Tricalcium phosphate and tricalcium phosphate/polycaprolactone particulate composite for controlled release of protein

β-Tricalcium phosphate (β-TCP) with three different particle size ranges was used to study the effects of particle size and surface area on protein adsorption and release. Polycaprolactone (PCL) coating was applied on the particle systems to investigate its effect on particulate system properties from both structural and application aspects. The maximum loading of 27 mg/g was achieved for 100 nm particles. Bovine serum albumin (BSA) loading amount was controlled by varying the BSA loading solution concentration, as well as the sample powders surface area. Increasing the surface area of the delivery powder significantly increased loading and release yield. Unlike the samples with low surface area, the lowest particle size samples showed sigmoidal release profile. This indicated that release was governed by different mechanisms for particles with different sizes. While the majority of samples showed no more than 50% release, the 550 nm particles demonstrated 100% release. PCL coating showed no significant ability to attenuate burst release in PBS. However, it led to a steadier release profile as compared to the bare TCP particles. FTIR analysis also proved that the secondary structure of BSA did not change significantly during the adsorption; however, minor denaturation was found during the release. The same results were found when PCL coating was applied on the TCP particles. We envision potential use of TCP and TCP+PCL systems in bone growth factor or orthopedic drug delivery applications in future bone tissue engineering application.

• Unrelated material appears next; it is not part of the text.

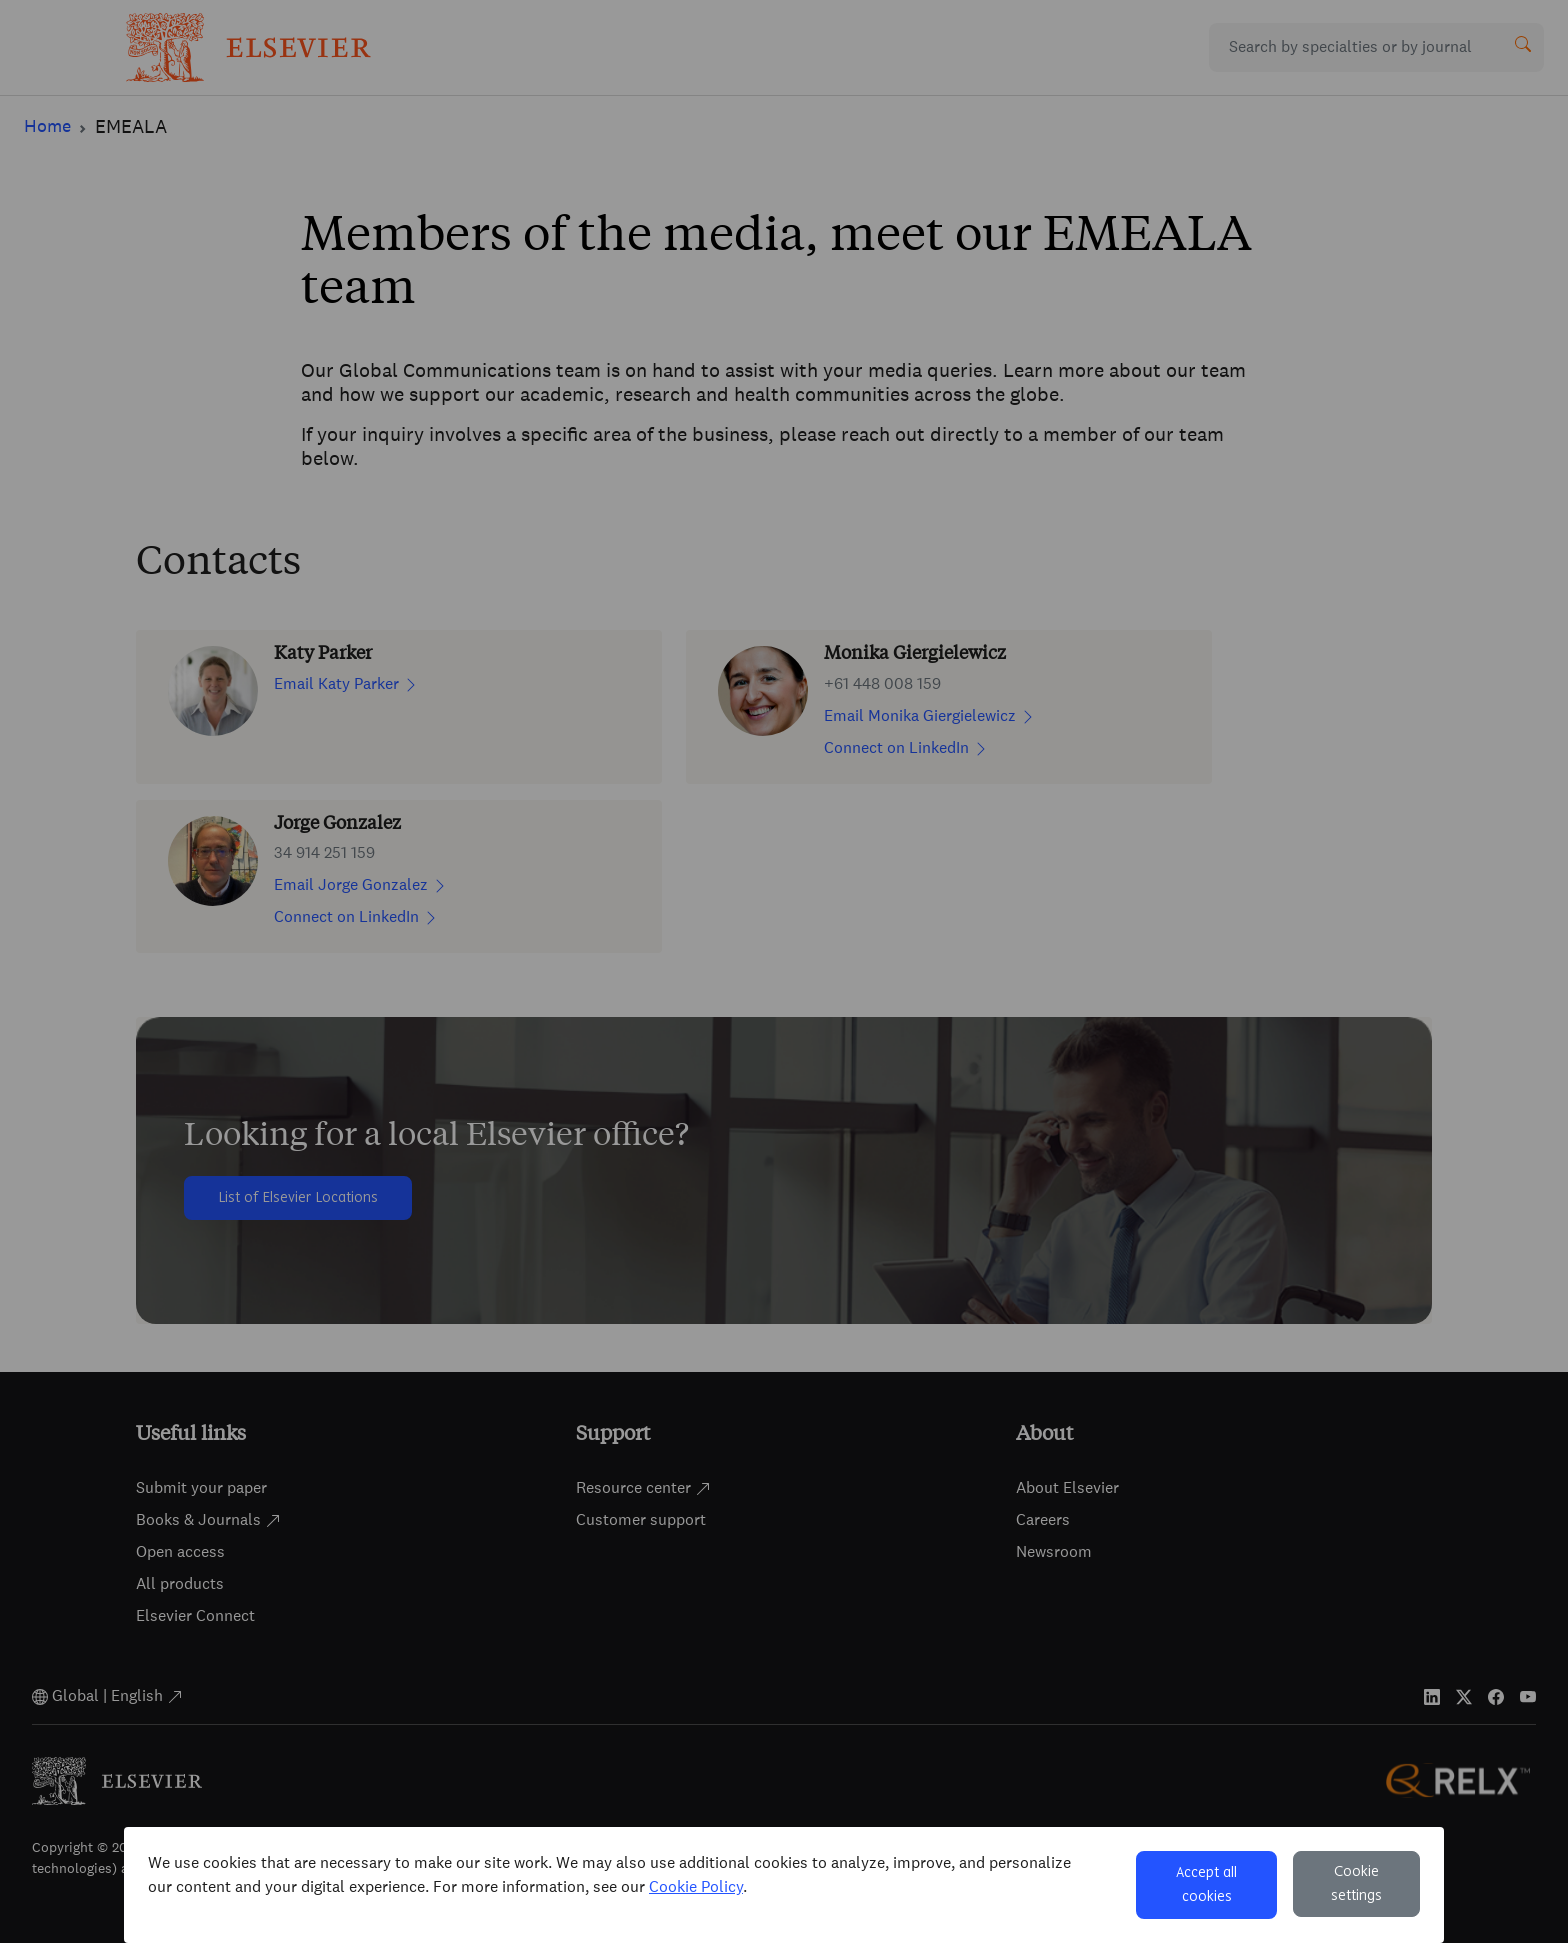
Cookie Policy (696, 1886)
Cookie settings (1356, 1884)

Effects of MgO, ZnO, SrO, and SiO2 in tricalcium phosphate scaffolds on in vitro genes expression and in vivo osteogenesis

β‑tricalcium phosphate (β‑TCP) is a versatile bioceramic for its use in many orthopedic and dental applications due to its excellent biocompatibility and biodegradability. Recently, the addition of additives to β‑TCP has been proven to improve bone repair and regeneration, however, the underlying mechanism of enhanced bone regeneration is still unknown. In this study, strontium oxide (SrO), silica (SiO2), magnesia (MgO), and zinc oxide (ZnO) were added to β‑TCP for dense discs fabrication followed by in vitro evaluation using a preosteoblast cell line. Cell viability and gene expression were analyzed at day 3 and day 9 during the cell culture. MgO and SiO2 were found to significantly enhance and expedite osteoblastic differentiation. A potential mechanism was introduced to explain the additive induced osteoblastic differentiation. In addition, in vivo characterizations showed that porous 3D printed MgO-SiO2-TCP scaffolds significantly improved new bone formation after 16 weeks of implantation. This study shows beneficial effects of additives on osteoblastic viability and differentiation in vitro as well as osteogenesis in vivo, which is crucial towards the development of bone tissue engineering scaffolds.